Integration of Metabolism breaks down the role of the brain, specifically the arcuate nucleus of the hypothalamus, in processing short-term satiety signals like cholecystokinin (CCK) and glucagon-like peptide 1 (GLP-1) from the gut, alongside the long-term adiposity signals leptin and insulin. The text explains the signal transduction pathways involved, including the inhibition of NPY/AgRP neurons and the stimulation of POMC neurons to regulate food intake, and how mechanisms like suppressor of cytokine signaling (SOCS) proteins contribute to leptin resistance. A significant portion of the summary is dedicated to diabetes mellitus, differentiating between the autoimmune destruction of pancreatic beta cells in Type 1 diabetes and the insulin resistance characterizing Type 2 diabetes. It elaborates on the lipid overload hypothesis, where excess fatty acids in muscle lead to the accumulation of diacylglycerol and ceramide, activating kinases that disrupt insulin signaling. The progression from metabolic syndrome to pancreatic failure is described through glucose-stimulated insulin secretion (GSIS) mechanics and endoplasmic reticulum (ER) stress triggering the unfolded protein response.
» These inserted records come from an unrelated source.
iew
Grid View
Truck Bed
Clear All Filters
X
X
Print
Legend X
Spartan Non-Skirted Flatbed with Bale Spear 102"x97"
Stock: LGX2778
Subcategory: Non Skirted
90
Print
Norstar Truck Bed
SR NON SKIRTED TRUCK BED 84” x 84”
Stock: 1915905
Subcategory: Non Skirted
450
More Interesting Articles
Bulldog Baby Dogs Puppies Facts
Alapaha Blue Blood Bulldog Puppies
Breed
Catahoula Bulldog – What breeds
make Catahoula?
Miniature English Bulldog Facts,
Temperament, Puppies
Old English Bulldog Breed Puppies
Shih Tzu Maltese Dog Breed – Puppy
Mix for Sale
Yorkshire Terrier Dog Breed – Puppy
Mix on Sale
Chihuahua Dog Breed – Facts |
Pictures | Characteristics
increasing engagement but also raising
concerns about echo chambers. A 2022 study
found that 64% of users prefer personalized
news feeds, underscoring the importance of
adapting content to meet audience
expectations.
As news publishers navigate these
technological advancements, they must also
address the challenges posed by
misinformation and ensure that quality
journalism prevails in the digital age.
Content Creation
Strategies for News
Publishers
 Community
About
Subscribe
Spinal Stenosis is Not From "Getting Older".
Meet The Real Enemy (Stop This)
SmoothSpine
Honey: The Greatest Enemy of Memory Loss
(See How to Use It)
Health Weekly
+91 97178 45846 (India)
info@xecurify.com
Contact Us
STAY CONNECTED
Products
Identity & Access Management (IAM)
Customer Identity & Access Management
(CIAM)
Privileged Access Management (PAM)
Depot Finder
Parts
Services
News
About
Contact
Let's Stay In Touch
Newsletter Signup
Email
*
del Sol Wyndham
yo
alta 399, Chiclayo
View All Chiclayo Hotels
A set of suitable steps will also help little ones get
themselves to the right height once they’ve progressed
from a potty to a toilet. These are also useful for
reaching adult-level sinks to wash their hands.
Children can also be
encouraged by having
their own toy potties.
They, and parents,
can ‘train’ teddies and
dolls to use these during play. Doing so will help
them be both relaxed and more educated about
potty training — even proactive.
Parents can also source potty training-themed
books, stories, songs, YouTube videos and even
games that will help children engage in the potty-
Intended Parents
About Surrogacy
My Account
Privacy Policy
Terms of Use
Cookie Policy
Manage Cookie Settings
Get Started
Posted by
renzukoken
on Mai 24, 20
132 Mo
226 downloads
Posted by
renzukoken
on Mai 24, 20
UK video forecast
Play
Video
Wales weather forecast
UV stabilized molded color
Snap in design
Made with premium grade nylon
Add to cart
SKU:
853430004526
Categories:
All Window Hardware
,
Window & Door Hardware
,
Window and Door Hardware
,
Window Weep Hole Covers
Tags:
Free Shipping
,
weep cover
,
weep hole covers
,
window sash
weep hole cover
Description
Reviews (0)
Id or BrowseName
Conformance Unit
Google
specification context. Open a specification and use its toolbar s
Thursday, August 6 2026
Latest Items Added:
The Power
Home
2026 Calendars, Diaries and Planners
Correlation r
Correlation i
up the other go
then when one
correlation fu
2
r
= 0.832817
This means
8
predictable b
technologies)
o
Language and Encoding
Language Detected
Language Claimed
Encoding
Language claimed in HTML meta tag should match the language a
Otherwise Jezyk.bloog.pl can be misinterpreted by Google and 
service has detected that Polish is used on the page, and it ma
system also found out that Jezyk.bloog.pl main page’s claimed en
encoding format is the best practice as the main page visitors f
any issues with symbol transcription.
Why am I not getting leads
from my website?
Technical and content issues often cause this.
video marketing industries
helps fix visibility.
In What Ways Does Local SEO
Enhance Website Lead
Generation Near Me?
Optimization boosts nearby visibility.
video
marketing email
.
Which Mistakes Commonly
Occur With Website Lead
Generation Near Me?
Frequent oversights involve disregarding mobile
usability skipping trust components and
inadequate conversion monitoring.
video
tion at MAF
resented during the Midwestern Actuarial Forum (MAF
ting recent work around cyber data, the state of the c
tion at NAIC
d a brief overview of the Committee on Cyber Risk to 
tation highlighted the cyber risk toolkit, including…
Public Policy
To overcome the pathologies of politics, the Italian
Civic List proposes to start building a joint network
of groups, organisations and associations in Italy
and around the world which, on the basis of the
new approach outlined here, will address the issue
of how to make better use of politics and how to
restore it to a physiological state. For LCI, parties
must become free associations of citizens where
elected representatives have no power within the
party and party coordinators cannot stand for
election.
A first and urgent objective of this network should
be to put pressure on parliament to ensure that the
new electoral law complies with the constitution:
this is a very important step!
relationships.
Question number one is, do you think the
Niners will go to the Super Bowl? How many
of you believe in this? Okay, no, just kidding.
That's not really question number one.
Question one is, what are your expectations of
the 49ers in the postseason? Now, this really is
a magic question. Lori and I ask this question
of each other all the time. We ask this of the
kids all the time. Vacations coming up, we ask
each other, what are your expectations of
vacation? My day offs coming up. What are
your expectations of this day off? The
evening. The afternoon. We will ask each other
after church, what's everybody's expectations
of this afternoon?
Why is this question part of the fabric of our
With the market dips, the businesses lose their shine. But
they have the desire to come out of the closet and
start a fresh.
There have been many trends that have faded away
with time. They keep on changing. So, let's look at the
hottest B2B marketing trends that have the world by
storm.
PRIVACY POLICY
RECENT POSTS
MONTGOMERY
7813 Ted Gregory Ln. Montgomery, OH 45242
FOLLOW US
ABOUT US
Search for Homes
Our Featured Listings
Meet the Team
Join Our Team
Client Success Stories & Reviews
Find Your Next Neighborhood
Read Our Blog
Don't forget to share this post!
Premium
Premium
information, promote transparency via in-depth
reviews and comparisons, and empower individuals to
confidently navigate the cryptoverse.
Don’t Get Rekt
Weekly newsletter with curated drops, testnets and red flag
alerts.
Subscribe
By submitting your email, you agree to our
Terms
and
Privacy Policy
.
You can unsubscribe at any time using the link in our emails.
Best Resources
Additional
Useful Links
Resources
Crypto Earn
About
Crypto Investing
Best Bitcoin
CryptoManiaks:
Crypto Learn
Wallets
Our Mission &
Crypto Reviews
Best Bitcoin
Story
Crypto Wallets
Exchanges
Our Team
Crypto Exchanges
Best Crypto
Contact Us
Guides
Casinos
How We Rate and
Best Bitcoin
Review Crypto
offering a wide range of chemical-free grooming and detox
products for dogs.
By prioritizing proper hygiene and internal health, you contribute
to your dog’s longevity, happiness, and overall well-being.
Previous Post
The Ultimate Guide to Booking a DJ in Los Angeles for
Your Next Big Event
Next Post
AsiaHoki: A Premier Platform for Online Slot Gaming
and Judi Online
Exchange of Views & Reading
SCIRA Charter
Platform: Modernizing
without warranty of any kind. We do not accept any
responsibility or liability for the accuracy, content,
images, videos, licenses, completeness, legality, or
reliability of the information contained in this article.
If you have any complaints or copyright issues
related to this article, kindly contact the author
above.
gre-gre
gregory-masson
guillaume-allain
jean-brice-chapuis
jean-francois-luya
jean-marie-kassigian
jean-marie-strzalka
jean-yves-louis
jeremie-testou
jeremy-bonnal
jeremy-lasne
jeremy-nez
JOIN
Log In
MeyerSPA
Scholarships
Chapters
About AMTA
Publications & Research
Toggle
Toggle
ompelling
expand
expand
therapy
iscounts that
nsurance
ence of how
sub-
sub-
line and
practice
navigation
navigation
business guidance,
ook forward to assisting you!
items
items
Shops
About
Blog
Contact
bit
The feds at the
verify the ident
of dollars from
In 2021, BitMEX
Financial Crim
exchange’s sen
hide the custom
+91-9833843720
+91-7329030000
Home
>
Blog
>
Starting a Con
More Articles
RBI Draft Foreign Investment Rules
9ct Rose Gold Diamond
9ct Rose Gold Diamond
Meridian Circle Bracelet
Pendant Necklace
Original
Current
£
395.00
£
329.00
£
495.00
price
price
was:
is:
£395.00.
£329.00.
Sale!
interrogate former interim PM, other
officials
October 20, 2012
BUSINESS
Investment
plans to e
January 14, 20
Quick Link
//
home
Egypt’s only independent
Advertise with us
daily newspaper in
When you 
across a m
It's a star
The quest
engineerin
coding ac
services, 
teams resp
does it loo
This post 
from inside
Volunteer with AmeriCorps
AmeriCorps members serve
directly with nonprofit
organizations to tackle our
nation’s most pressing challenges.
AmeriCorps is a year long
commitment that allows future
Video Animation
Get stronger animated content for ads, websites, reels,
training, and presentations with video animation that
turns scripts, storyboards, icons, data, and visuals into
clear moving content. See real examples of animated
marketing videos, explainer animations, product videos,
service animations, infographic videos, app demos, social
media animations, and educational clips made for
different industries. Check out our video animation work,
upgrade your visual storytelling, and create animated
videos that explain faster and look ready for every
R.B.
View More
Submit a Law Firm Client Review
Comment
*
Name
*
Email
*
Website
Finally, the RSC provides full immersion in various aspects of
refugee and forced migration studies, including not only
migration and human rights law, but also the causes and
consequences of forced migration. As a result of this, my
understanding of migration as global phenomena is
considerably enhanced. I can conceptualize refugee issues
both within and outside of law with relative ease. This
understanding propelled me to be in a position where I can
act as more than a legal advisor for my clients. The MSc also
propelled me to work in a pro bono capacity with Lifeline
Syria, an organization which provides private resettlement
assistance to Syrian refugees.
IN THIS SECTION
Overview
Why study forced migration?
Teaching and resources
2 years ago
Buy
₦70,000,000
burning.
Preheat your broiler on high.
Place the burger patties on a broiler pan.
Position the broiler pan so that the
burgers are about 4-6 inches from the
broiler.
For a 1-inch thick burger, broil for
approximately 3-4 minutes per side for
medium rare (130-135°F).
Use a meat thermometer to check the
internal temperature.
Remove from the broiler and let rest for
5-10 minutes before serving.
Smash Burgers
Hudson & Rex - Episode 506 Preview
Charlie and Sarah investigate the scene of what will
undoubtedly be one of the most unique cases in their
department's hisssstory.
The summary also covers the biochemistry of exercise, detailing how muscle contraction and calcium signaling stimulate mitochondrial biogenesis and how fuel utilization shifts from creatine phosphate and anaerobic glycolysis to aerobic oxidation of fatty acids based on intensity and duration, as measured by the respiratory quotient (RQ). Furthermore, the physiological adaptations during the starved-fed cycle are analyzed, highlighting the metabolic shift during prolonged starvation to ketone body production (ketogenesis) by the liver to preserve muscle protein and fuel the brain. Finally, the chapter examines the metabolic disruptions caused by ethanol consumption, where the overproduction of NADH by alcohol dehydrogenase inhibits gluconeogenesis and fatty acid oxidation, leading to hypoglycemia, fatty liver, and vitamin deficiencies such as those seen in Wernicke-Korsakoff syndrome and scurvy.